Sala de Ordenha

 

Demanda patinando e aumento da produção derrubam preços

Forte pressão de baixa no mercado de leite no final de 2014 e começo de 2015. A produção em alta e a demanda fraca pressionam as cotações do leite e derivados.

No mercado spot, ou seja, o leite comercializado entre as empresas, foram verificados negócios abaixo de R$ 0,70 por litro na Região Sudeste, o que corrobora a grande oferta de matéria-prima (leite) no mercado interno.

Segundo levantamento da Scot Consultoria, considerando a média nacional, o produtor recebeu R$ 0,932 por litro de leite no pagamento de dezembro, referente ao leite entregue em novembro.

Os preços caíram 2,9% na comparação com o pagamento anterior. Foi a maior queda mensal desde dezembro de 2013.

Desde o pico de preço, em agosto último, o leite caiu 6,4% na fazenda.

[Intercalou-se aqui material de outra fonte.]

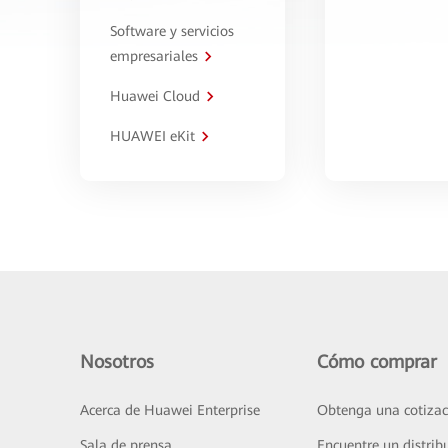
Software y servicios
empresariales
Huawei Cloud
HUAWEI eKit
Nosotros
Cómo comprar
Acerca de Huawei Enterprise
Obtenga una cotizac
Sala de prensa
Encuentre un distrib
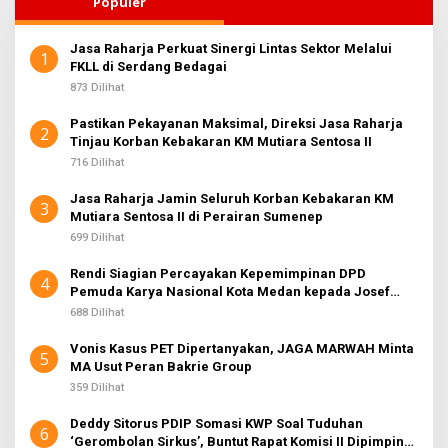
Populer
Jasa Raharja Perkuat Sinergi Lintas Sektor Melalui
1
FKLL di Serdang Bedagai
873 Dilihat
Pastikan Pekayanan Maksimal, Direksi Jasa Raharja
2
Tinjau Korban Kebakaran KM Mutiara Sentosa II
716 Dilihat
Jasa Raharja Jamin Seluruh Korban Kebakaran KM
3
Mutiara Sentosa II di Perairan Sumenep
699 Dilihat
Rendi Siagian Percayakan Kepemimpinan DPD
4
Pemuda Karya Nasional Kota Medan kepada Josef
Sembiring
688 Dilihat
Vonis Kasus PET Dipertanyakan, JAGA MARWAH Minta
5
MA Usut Peran Bakrie Group
359 Dilihat
Deddy Sitorus PDIP Somasi KWP Soal Tuduhan
6
‘Gerombolan Sirkus’, Buntut Rapat Komisi II Dipimpin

Veja a figura 1.

Em valores reais, corrigidos pelo IGP-DI, o preço do leite caiu 7,8%, frente ao mesmo período de 2013.

Em valores reais, considerando a média de preço do leite entregue de janeiro a novembro, últimos números consolidados, o litro fechou cotado em R$ 0,976 (média nacional), uma queda de 1,9% em relação à média do mesmo período de 2013 (R$ 0,995/litro).

Do lado da captação, segundo o Índice Scot Consultoria para a Captação de Leite, o volume aumentou 2% em novembro, na comparação com outubro (média nacional).

Para dezembro, a expectativa é de aumento de 1,8% na captação, em relação a novembro.

A produção de leite aumentou 10,1% em 2014, em relação a 2013, segundo o Índice. Os dados de dezembro de 2014 são parciais.

As maiores quedas nos preços do leite aconteceram na Região Norte, chegando a 8,9% em Rondônia.

Para o pagamento de janeiro de 2015, referente à produção de dezembro de 2014, a expectativa é de queda no preço do leite ao produtor.

Figura 1 - Preço do leite ao produtor (média nacional ponderada) - em R$/litro:

Segundo levantamento da Scot Consultoria, 64% dos laticínios pesquisados acreditam em queda dos preços do leite, 34% falam em manutenção dos preços e os 2% restante falam em alta.

As indústrias que apontaram para aumento do leite no próximo pagamento estão na Região Nordeste.

Uma parcela dos laticínios manterá os preços na tentativa de segurar o produtor, considerando as fortes quedas nos últimos pagamentos.

Para o pagamento a ser realizado em fevereiro de 2015, persiste a pressão de baixa, porém, muitas indústrias apontam para estabilidade.

Lembrando que, em 2014, os preços do leite subiram a partir de fevereiro, com a estiagem e especulações acerca da produção. Depois o mercado corrigiu essa alta e os preços despencaram até então.

Para o primeiro trimestre de 2015, com relação ao clima, as previsões estão melhores, em relação ao ano de 2014. Para o Brasil Central e Centro-Sul, as chuvas deverão ficar acima da normal climatológica.

Pressão de baixa também no atacado e no varejo

No atacado, considerando a média de todos os produtos pesquisados pela Scot Consultoria, os preços dos lácteos caíram 0,2% na primeira quinzena de janeiro de 2015, em relação à segunda metade de dezembro de 2014.

A cotação do leite longa vida caiu pela oitava quinzena consecutiva. O produto ficou cotado, em média, em R$ 1,87 na primeira metade de janeiro.

Em relação à quinzena anterior, quando a cotação estava em R$ 1,91, o preço do UHT caiu 2,1%.

Desde o pico de preços, em setembro do ano passado, a queda acumulada é de 19%.

O aumento da produção (safra), o consumo fraco e, consequentemente, a dificuldade em escoar a produção têm pressionado para baixo as cotações.

Não estão descartadas quedas de preços em curto prazo.

No varejo, são comuns as promoções de preços de lácteos, principalmente, leite longa vida e queijos.

A expectativa é de retomada do consumo a partir de fevereiro.